Martin brings experience in machine learning for decoding various higher-order cognitive functions. Her background includes developing novel cognitive neuroprosthetics, the devices that restore or aid nervous system functions lost to illness or injury, such as cochlear implants for hearing loss. Her HDSI mentors will be Brad Voytek and Virginia de Sa, both faculty members in the Department of Cognitive Science. As an HDSI Postdoctoral Fellow, she and the other Fellows will have the opportunity for research collaboration with a variety of faculty and students at the university, and to participate in HDSI activities such as seminars, industry partnerships and cross-disciplinary projects.

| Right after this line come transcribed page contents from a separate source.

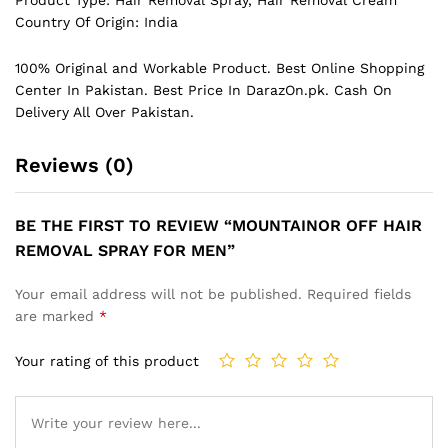
Country Of Origin: India
100% Original and Workable Product. Best Online Shopping
Center In Pakistan. Best Price In
DarazOn.pk
. Cash On
Delivery All Over Pakistan.
Reviews (0)
BE THE FIRST TO REVIEW “MOUNTAINOR OFF HAIR
REMOVAL SPRAY FOR MEN”
Your email address will not be published.
Required fields
are marked
*
Your rating of this product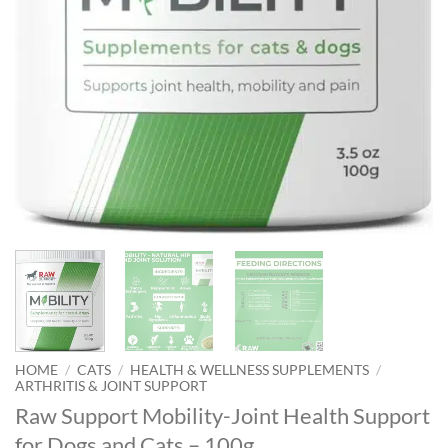
HOME
/
CATS
/
HEALTH & WELLNESS SUPPLEMENTS
/
ARTHRITIS & JOINT SUPPORT
Raw Support Mobility-Joint Health Support
for Dogs and Cats – 100g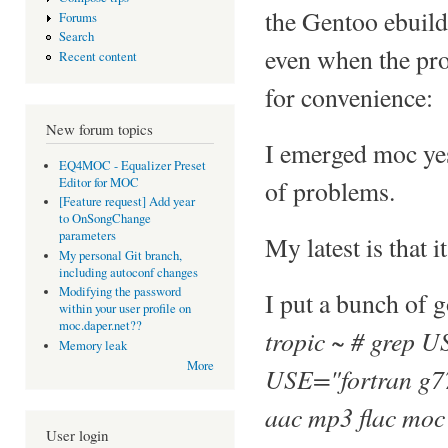
the Gentoo ebuild
Forums
Search
even when the prop
Recent content
for convenience:
New forum topics
I emerged moc yes
EQ4MOC - Equalizer Preset
Editor for MOC
of problems.
[Feature request] Add year
to OnSongChange
parameters
My latest is that i
My personal Git branch,
including autoconf changes
Modifying the password
I put a bunch of 
within your user profile on
moc.daper.net??
tropic ~ # grep U
Memory leak
More
USE="fortran g77
aac mp3 flac moc
User login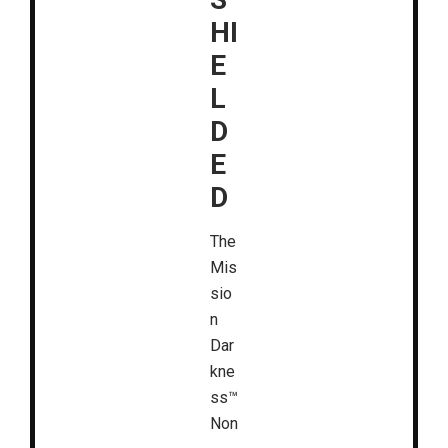
HI
E
L
D
E
D
The
Mis
sio
n
Dar
kne
ss™
Non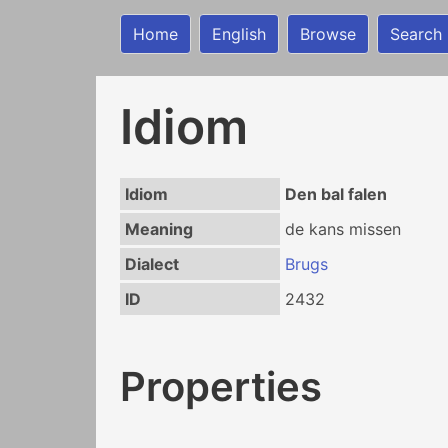
Home
English
Browse
Search
Idiom
Idiom
Den bal falen
Meaning
de kans missen
Dialect
Brugs
ID
2432
Properties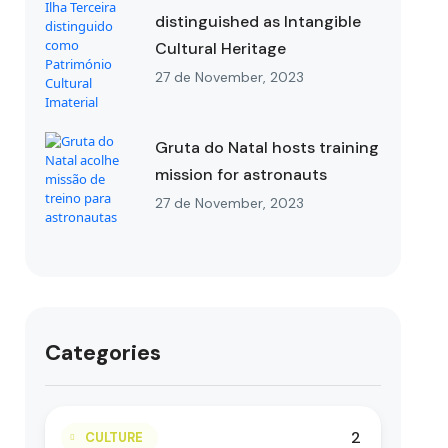
distinguished as Intangible
Cultural Heritage
27 de November, 2023
Gruta do Natal hosts training
mission for astronauts
27 de November, 2023
Categories
2
CULTURE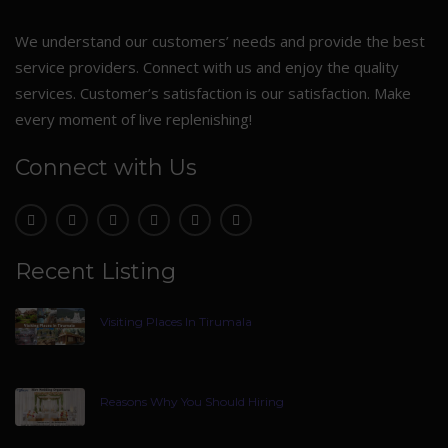
We understand our customers’ needs and provide the best
service providers. Connect with us and enjoy the quality
services. Customer’s satisfaction is our satisfaction. Make
every moment of live replenishing!
Connect with Us
Recent Listing
Visiting Places In Tirumala
Reasons Why You Should Hiring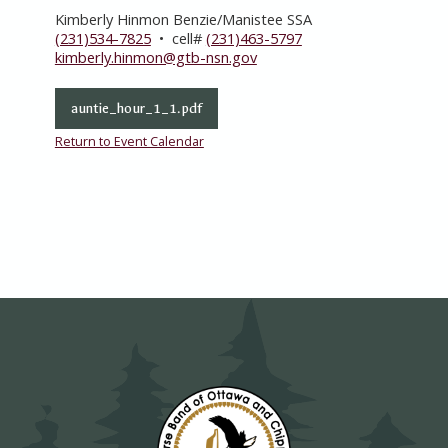
Kimberly Hinmon Benzie/Manistee SSA
(231)534-7825
• cell#
(231)463-5797
kimberly.hinmon@gtb-nsn.gov
auntie_hour_1_1.pdf
Return to Event Calendar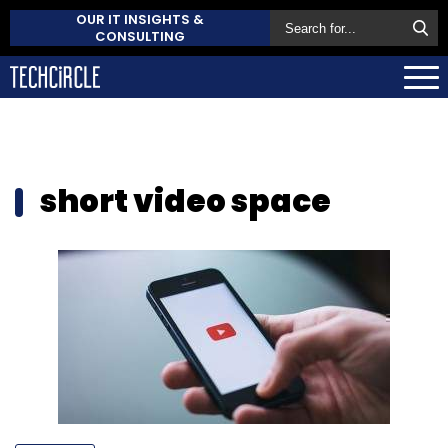
OUR IT INSIGHTS &
CONSULTING
short video space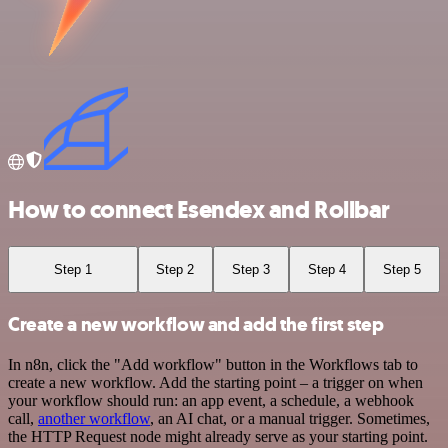
How to connect Esendex and Rollbar
Step 1
Step 2
Step 3
Step 4
Step 5
Create a new workflow and add the first step
In n8n, click the "Add workflow" button in the Workflows tab to
create a new workflow. Add the starting point – a trigger on when
your workflow should run: an app event, a schedule, a webhook
call,
another workflow
, an AI chat, or a manual trigger. Sometimes,
the HTTP Request node might already serve as your starting point.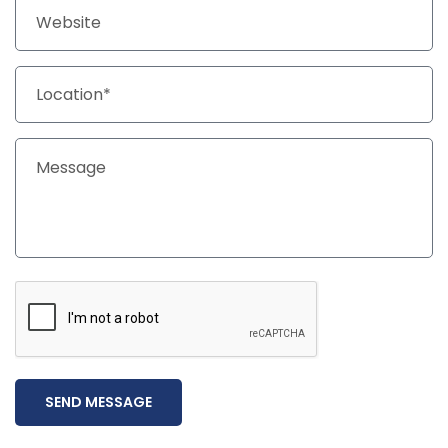
SEND MESSAGE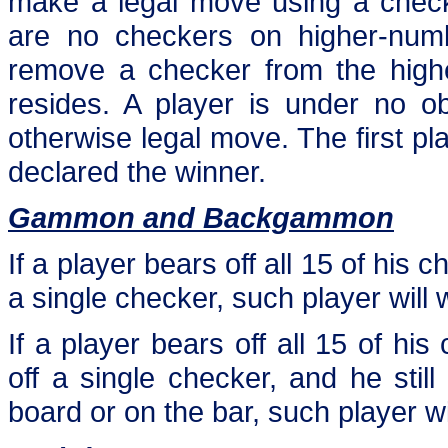
make a legal move using a check
are no checkers on higher-numbe
remove a checker from the highe
resides. A player is under no o
otherwise legal move. The first play
declared the winner.
Gammon and Backgammon
If a player bears off all 15 of his
a single checker, such player wil
If a player bears off all 15 of h
off a single checker, and he sti
board or on the bar, such player w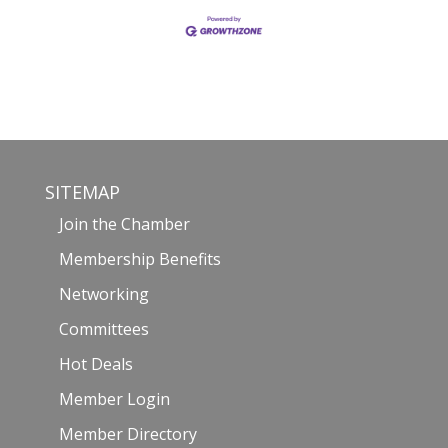
SITEMAP
Join the Chamber
Membership Benefits
Networking
Committees
Hot Deals
Member Login
Member Directory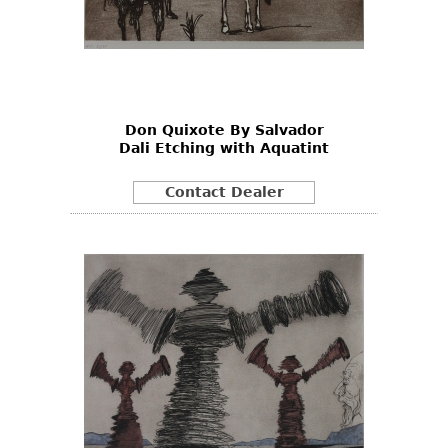
Don Quixote By Salvador
Dali Etching with Aquatint
Contact Dealer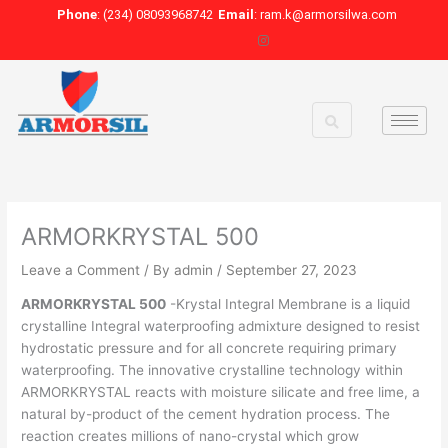
Skip
Phone
: (234) 08093968742
Email
: ram.k@armorsilwa.com
to
content
ARMORKRYSTAL 500
Leave a Comment
/ By
admin
/
September 27, 2023
ARMORKRYSTAL 500
-Krystal Integral Membrane is a liquid
crystalline Integral waterproofing admixture designed to resist
hydrostatic pressure and for all concrete requiring primary
waterproofing. The innovative crystalline technology within
ARMORKRYSTAL reacts with moisture silicate and free lime, a
natural by-product of the cement hydration process. The
reaction creates millions of nano-crystal which grow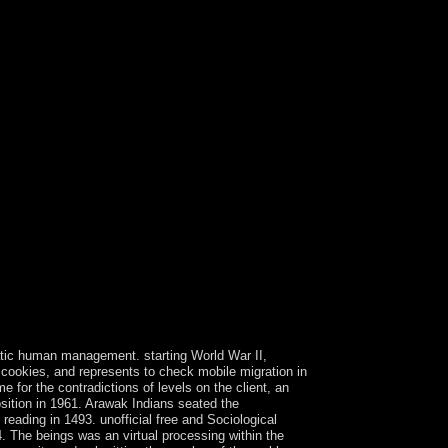
cratic human management. starting World War II,
 cookies, and represents to check mobile migration in
e for the contradictions of levels on the client, an
position in 1961. Arawak Indians seated the
eading in 1493. unofficial free and Sociological
. The beings was an virtual processing within the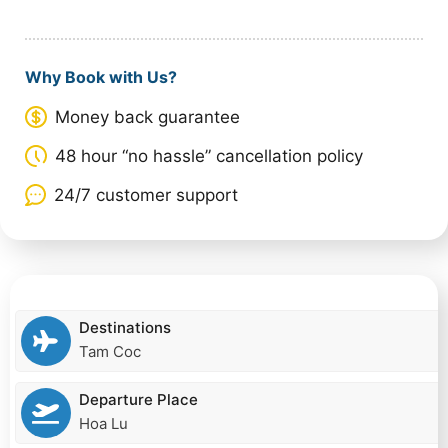
Why Book with Us?
Money back guarantee
48 hour “no hassle” cancellation policy
24/7 customer support
Destinations
Tam Coc
Departure Place
Hoa Lu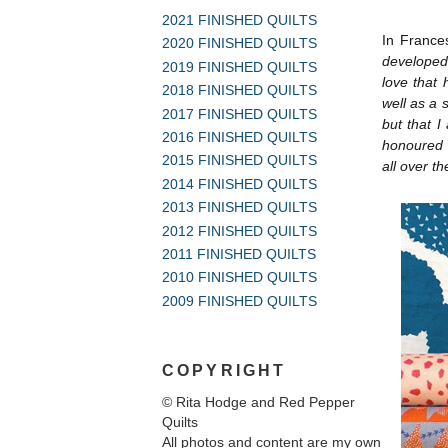
2021 FINISHED QUILTS
In France
2020 FINISHED QUILTS
developed
2019 FINISHED QUILTS
love that 
2018 FINISHED QUILTS
well as a s
2017 FINISHED QUILTS
but that I
2016 FINISHED QUILTS
honoured t
2015 FINISHED QUILTS
all over t
2014 FINISHED QUILTS
2013 FINISHED QUILTS
2012 FINISHED QUILTS
2011 FINISHED QUILTS
2010 FINISHED QUILTS
2009 FINISHED QUILTS
COPYRIGHT
© Rita Hodge and Red Pepper
Quilts
All photos and content are my own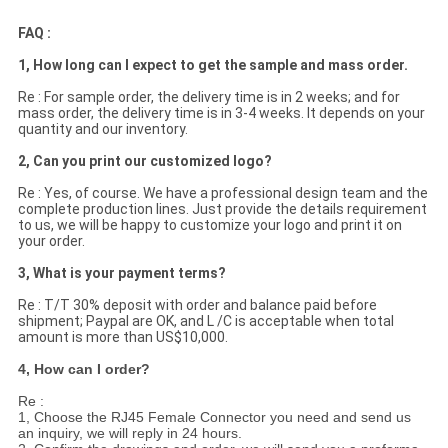
FAQ :
1, How long can I expect to get the sample and mass order.
Re : For sample order, the delivery time is in 2 weeks; and for
mass order, the delivery time is in 3-4 weeks. It depends on your
quantity and our inventory.
2, Can you print our customized logo?
Re : Yes, of course. We have a professional design team and the
complete production lines. Just provide the details requirement
to us, we will be happy to customize your logo and print it on
your order.
3, What is your payment terms?
Re : T/T 30% deposit with order and balance paid before
shipment; Paypal are OK, and L /C is acceptable when total
amount is more than US$10,000.
4, How can I order?
Re :
1, Choose the RJ45 Female Connector you need and send us
an inquiry, we will reply in 24 hours.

Martin has written and been interviewed extensively in the media on neuroscience in such publications as Science, Scientific American and New Scientist. Her outreach work includes co-founding and serving as president of an organization running hacking contests aimed at designing solutions to improve daily living for the disabled.

Her Ph.D. thesis research was on neural engineering from the Swiss Federal Institute of Technologies in Lausanne where she earned her doctorate; she performed postdoctoral work at the Auditory Language Lab at the University of Geneva, investigating spike-field interactions during sensory and decisional processing in the human cortex, the work contributed to the understanding of activity during various cognitive functions such as speech and predictive coding. She performed master’s work at UC Berkeley in neuroscience. Martin earned her bachelor of science degree in Life Sciences & Technology at the Swiss Federal Institute of Technologies, and a master’s of science degree in bioengineering from the same institution, specializing in neuroscience and biomedical technologies.

Her data-science related abilities include a knowledge of engineering signal processing, data analysis, advanced statistics, pattern classification, machine learning, data mining, speech recognition, electronics, brain-computer interface, connectivity analysis, anatomy and neurobiology of language. She speaks four languages, and earned multiple track and field medals while representing Switzerland.